Extracted page text data:
---

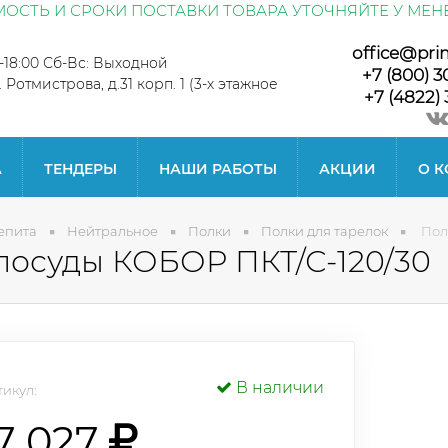
ОСТЬ И СРОКИ ПОСТАВКИ ТОВАРА УТОЧНЯЙТЕ У МЕН
office@pri
0-18:00 Сб-Вс: Выходной
+7 (800) 3
л. Ротмистрова, д.31 корп. 1 (3-х этажное
+7 (4822) 
А
ТЕНДЕРЫ
НАШИ РАБОТЫ
АКЦИИ
О 
епита
Нейтральное
Полки
Полки для тарелок
Пол
посуды КОБОР ПКТ/С-120/30
В наличии
икул:
7 027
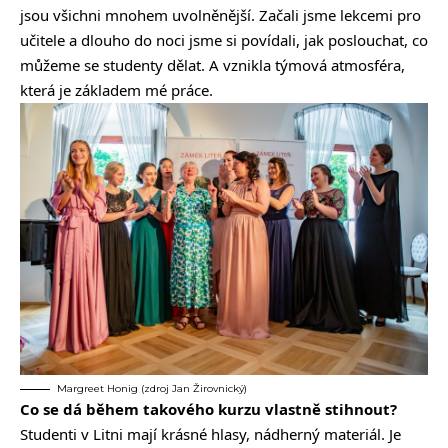
jsou všichni mnohem uvolněnější. Začali jsme lekcemi pro
učitele a dlouho do noci jsme si povídali, jak poslouchat, co
můžeme se studenty dělat. A vznikla týmová atmosféra,
která je základem mé práce.
Margreet Honig (zdroj Jan Žirovnický)
Co se dá během takového kurzu vlastně stihnout?
Studenti v Litni mají krásné hlasy, nádherný materiál. Je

---

→ TRY IT
The entries above are to be retyped exactly, with each picture left out.

→ ANSWER AREA
ОСТЬ И СРОКИ ПОСТАВКИ ТОВАРА УТОЧНЯЙТЕ У МЕН
office@pri
0-18:00 Сб-Вс: Выходной
+7 (800) 3
л. Ротмистрова, д.31 корп. 1 (3-х этажное
+7 (4822) 
А
ТЕНДЕРЫ
НАШИ РАБОТЫ
АКЦИИ
О 
епита
Нейтральное
Полки
Полки для тарелок
Пол
посуды КОБОР ПКТ/С-120/30
В наличии
икул:
7 027
jsou všichni mnohem uvolněnější. Začali jsme lekcemi pro
učitele a dlouho do noci jsme si povídali, jak poslouchat, co
můžeme se studenty dělat. A vznikla týmová atmosféra,
která je základem mé práce.
Margreet Honig (zdroj Jan Žirovnický)
Co se dá během takového kurzu vlastně stihnout?
Studenti v Litni mají krásné hlasy, nádherný materiál. Je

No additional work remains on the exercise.